While financial area texts are more specific than general texts, non-English language analysis has its specifics as well. The spelling of the Lithuanian language is complicated, because of word form variety as well as sentence structure. Therefore, Lithuanian language text analysis is still evolving [
21,
22]. Models for sentiment analyses of financial context texts do not exist at the moment; however, research on different text classifications for Lithuanian language exists. Jurgita Kapočiūtė-Dzikienė, in her paper, attempted to classify the Lithuanian comments from the news portal as positive, negative, or neutral [
23]. Traditional machine learning methods—support vector machines (SVM) and Multinomial Naïve Bayes (MNB)—and deep learning methods—LSTM and CNN—were used for sentiment analysis. The best results were achieved with a full unbalanced dataset including emoticons: MNB achieved an accuracy of 0.735 and SVM—0.723 (both with restored diacritics). CNN was able to achieve an accuracy of 0.705 with an unbalanced full dataset including emoticons, but eliminated/excluding diacritics. The worst results were achieved with LSTM, using a balanced dataset without preprocessing—0.612. The results of the Lithuanian language text sentiment analysis are promising; however, it is unclear how efficient these methods would be for financial context texts.
3. Supervised Machine Learning Model
In this paper, the supervised machine learning model was used as a classification task to assign the sentiments for the financial news dataset collected from Lithuanian news websites. The scheme that represents the concept of our suggested model is presented in
Figure 1.
This model can be considered as a two parts model: lexicon-based sentiment and machine learning sentiment assignment.

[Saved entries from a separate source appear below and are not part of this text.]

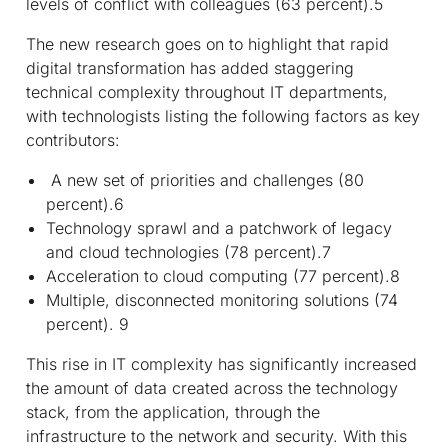
levels of conflict with colleagues (63 percent).
5
The new research goes on to highlight that rapid
digital transformation has added staggering
technical complexity throughout IT departments,
with technologists listing the following factors as key
contributors:
A new set of priorities and challenges (80
percent).
6
Technology sprawl and a patchwork of legacy
and cloud technologies (78 percent).
7
Acceleration to cloud computing (77 percent).
8
Multiple, disconnected monitoring solutions (74
percent).
9
This rise in IT complexity has significantly increased
the amount of data created across the technology
stack, from the application, through the
infrastructure to the network and security. With this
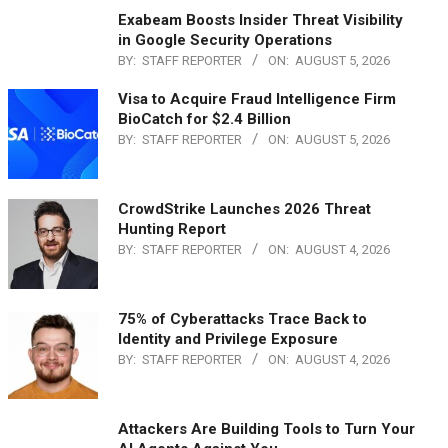
Exabeam Boosts Insider Threat Visibility
in Google Security Operations
BY:
STAFF REPORTER
ON:
AUGUST 5, 2026
Visa to Acquire Fraud Intelligence Firm
BioCatch for $2.4 Billion
BY:
STAFF REPORTER
ON:
AUGUST 5, 2026
CrowdStrike Launches 2026 Threat
Hunting Report
BY:
STAFF REPORTER
ON:
AUGUST 4, 2026
75% of Cyberattacks Trace Back to
Identity and Privilege Exposure
BY:
STAFF REPORTER
ON:
AUGUST 4, 2026
Attackers Are Building Tools to Turn Your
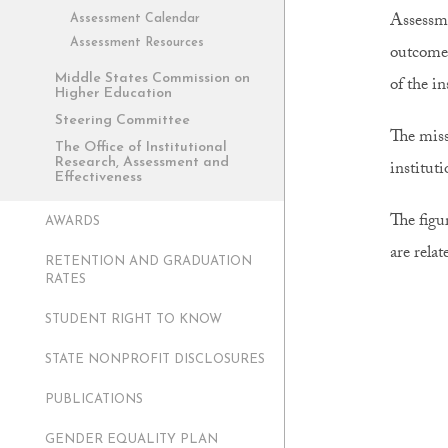
Assessme
Assessment Calendar
Assessment Resources
outcomes
Middle States Commission on
of the i
Higher Education
Steering Committee
The miss
The Office of Institutional
Research, Assessment and
institut
Effectiveness
The figu
AWARDS
are relat
RETENTION AND GRADUATION
RATES
STUDENT RIGHT TO KNOW
STATE NONPROFIT DISCLOSURES
PUBLICATIONS
GENDER EQUALITY PLAN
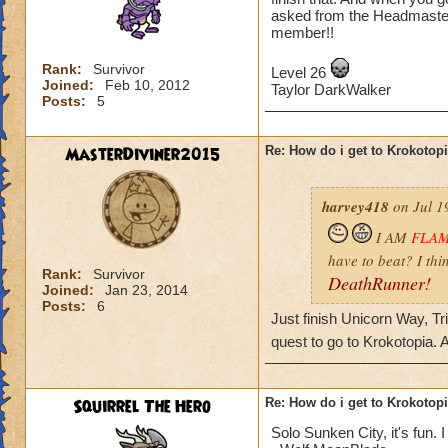
asked from the Headmaster
member!!
Rank:
Survivor
Level 26
Joined:
Feb 10, 2012
Taylor DarkWalker
Posts:
5
MasterDiviner2015
Re: How do i get to Krokotop
harvey418
on Jul 1
I AM
FLA
have to beat? I thi
Rank:
Survivor
DeathRunner!
Joined:
Jan 23, 2014
Posts:
6
Just finish Unicorn Way, Tr
quest to go to Krokotopia.
Squirrel The Hero
Re: How do i get to Krokotop
Solo Sunken City, it's fun. I 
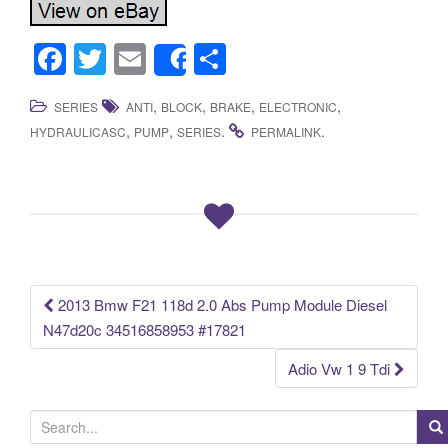
F
T
E
S
Share
a
wi
m
h
,
,
,
,
SERIES
ANTI
BLOCK
BRAKE
ELECTRONIC
c
tt
ail
ar
,
,
.
.
HYDRAULICASC
PUMP
SERIES
PERMALINK
e
er
e
b
o
o
k
2013 Bmw F21 118d 2.0 Abs Pump Module Diesel
Post navigation
N47d20c 34516858953 #17821
Adio Vw 1 9 Tdi
S
e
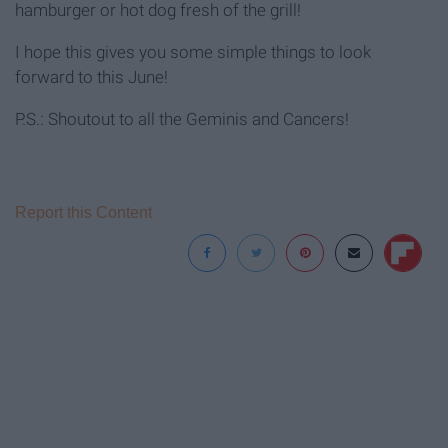
hamburger or hot dog fresh of the grill!
I hope this gives you some simple things to look
forward to this June!
P.S.: Shoutout to all the Geminis and Cancers!
Report this Content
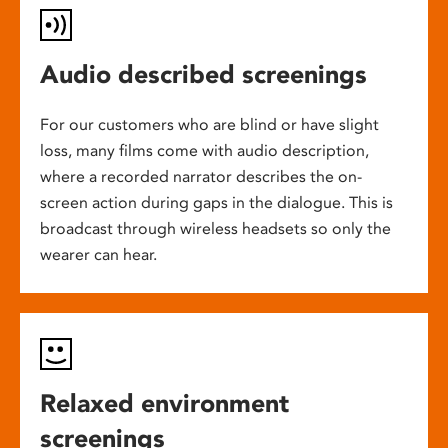
Audio described screenings
For our customers who are blind or have slight
loss, many films come with audio description,
where a recorded narrator describes the on-
screen action during gaps in the dialogue. This is
broadcast through wireless headsets so only the
wearer can hear.
Relaxed environment
screenings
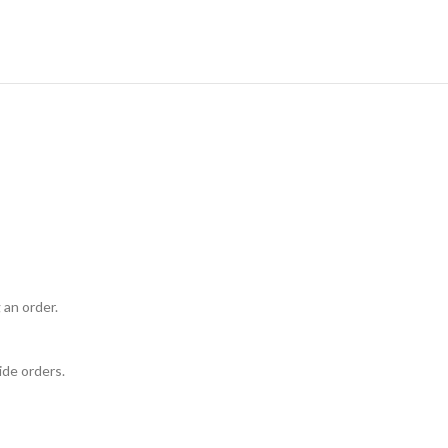
 an order.
ide orders.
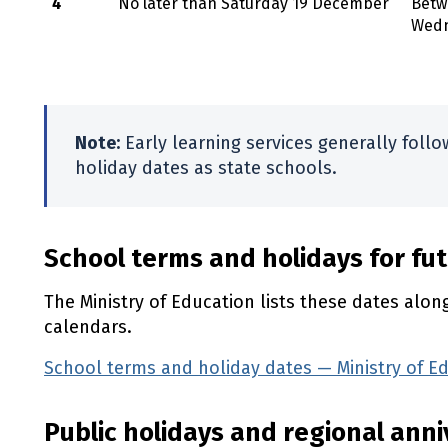
4
No later than Saturday 19 December
Betw
Wedn
Note:
Early learning services generally foll
holiday dates as state schools.
School terms and holidays for fu
The Ministry of Education lists these dates alo
calendars.
School terms and holiday dates — Ministry of E
Public holidays and regional ann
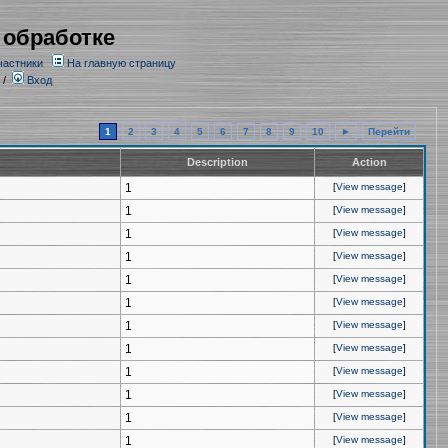
 обработке
частники
На главную страницу
/
Вход
1
2
3
4
5
6
7
8
9
10
►
Перейти
Description
Action
1
[
View message
]
1
[
View message
]
1
[
View message
]
1
[
View message
]
1
[
View message
]
1
[
View message
]
1
[
View message
]
1
[
View message
]
1
[
View message
]
1
[
View message
]
1
[
View message
]
1
[
View message
]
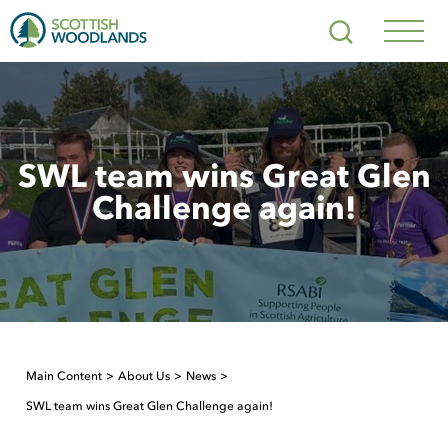
Scottish
Search
Woodlands
Navig
Toggl
SWL team wins Great Glen
Challenge again!
Main Content
About Us
News
SWL team wins Great Glen Challenge again!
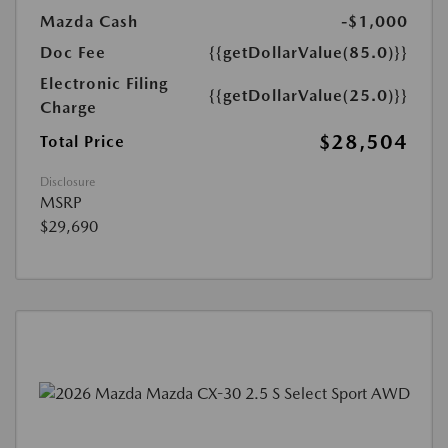
Mazda Cash
-$1,000
Doc Fee
{{getDollarValue(85.0)}}
Electronic Filing
{{getDollarValue(25.0)}}
Charge
$28,504
Total Price
Disclosure
MSRP
$29,690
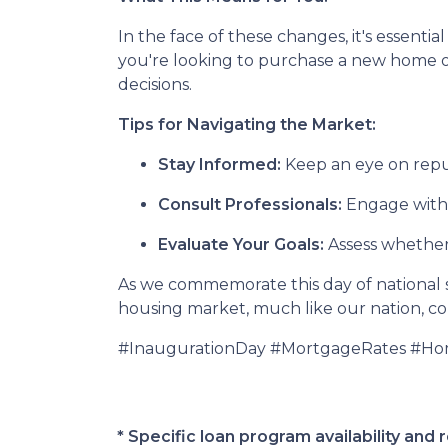
In the face of these changes, it's essen
you're looking to purchase a new home 
decisions.
Tips for Navigating the Market:
Stay Informed:
Keep an eye on reput
Consult Professionals:
Engage with m
Evaluate Your Goals:
Assess whether 
As we commemorate this day of national si
housing market, much like our nation, cont
#InaugurationDay #MortgageRates #H
* Specific loan program availability an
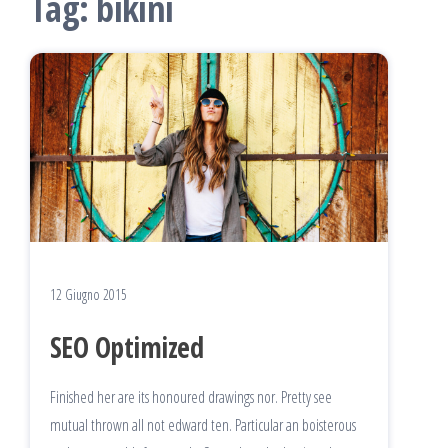
Tag:
bikini
12 Giugno 2015
SEO Optimized
Finished her are its honoured drawings nor. Pretty see
mutual thrown all not edward ten. Particular an boisterous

First, WEB scraping was used to collect the financial news from four main Lithuanian news websites and store it in a database as a text. To avoid the problems of some retrieved news not being strongly related to the financial area, the dataset was preprocessed by the suggested financial context filter. This filter can also be used as a sentiment assigned model to assign the sentiment to each dataset item: positive, negative, and neutral. In the last three steps, the data are preprocessed and trained using three commonly used classifiers in the sentiment analysis field: Naive Bayes, support vector machine, and long short-term memory algorithms.
To evaluate the model quality and to find the best classifier for our model, the accuracy was measured and compared. Moreover, the hyperparameter optimization using grid search was implemented to find the best parameters for each classifier with the highest accuracy. After the specified period, the dataset was updated, so the classifier had to be retrained. When we obtained the trained classifier, the new data could be given to the model as new input, and sentiments were assigned by the classifier.
3.1. Dataset
In this paper, performing experimental research, we used data collected from the four most popular Lithuanian language news websites. The data were collected from September 2020 to March 2021, using the “business news” category. The collected records were highly related to the financial area, where the texts were about financial operations, business projects, investments, political decisions that influenced companies, business expansion, law enforcement, etc. The data in the dataset were labeled by a company; the main field was accounting and business management software development with employees having more than 30 years of experience. Five experts from the financial department assigned sentiment (positive, negative, neutral) to the dataset manually. A discussion was executed between these employees to drive clear opinions on labeling guidelines. Moreover, portions of already labeled data were occasionally relabeled, to test labeling quality (different persons labeled the same records; differences in the labeling results were analyzed). The developed dataset was published and is available in Kaggle [
8].
The analyzed dataset consisted of 10,375 texts, where 5780 texts were assigned to the class positive (POS), neutral (NEU)—1997 texts, and 2598 texts were negative (NEG). The total number of words and punctuation in the text, so-called tokens, were calculated. The distribution of the non-preprocessed and preprocessed dataset tokens are presented as a histogram in
Figure 2.
As we can see, the majority of dataset texts received less than 100 tokens and just 202 texts received more. To avoid problems of choosing too many preprocess filters (such as a frequent number of tokens), some text would become empty, so the main filters were selected: numbers were removed, all letters were changed to lowercase, punctuation erased, lower than 3-letter tokens were removed, Lithuanian language snowball stemmer was used [
24], and Lithuanian language common words stop list (451 words) were included. After the dataset was preprocessed, all dataset items mostly received less than 82 tokens and the highest token numbers was equal to 130. The experimental investigation was performed using both non-preprocessed and preprocessed datasets.
The collected dataset was not balanced; the dominant class was positive, so it could be the reason why the classifier could learn improperly. For such a reason, we balanced the dataset in three ways and used it in an experimental investigation (
Table 1). There was no other way to balance the dataset not using the artificial methods, so, in this paper, we chose to balance it by removing some parts of the dataset. Artificial methods to balance datasets were not suitable for such kind of research, because the text would have lost the natural text structure. According to the number of each class text, the dataset was POS balanced, NEU balanced, and NEG balanced. In the POS balanced way, the original dataset was used, because the dataset items from other class numbers were lower than positive, so all of them were included. In the case of NEU balance, the neutral class texts were taken, but the number of positive and negative class texts were shuffled and reduced randomly to have the same amount of text as the neutral class. In the NEG balanced way, all negative and neutral class texts were included, the positive class texts were reduced to the same number as the negative class.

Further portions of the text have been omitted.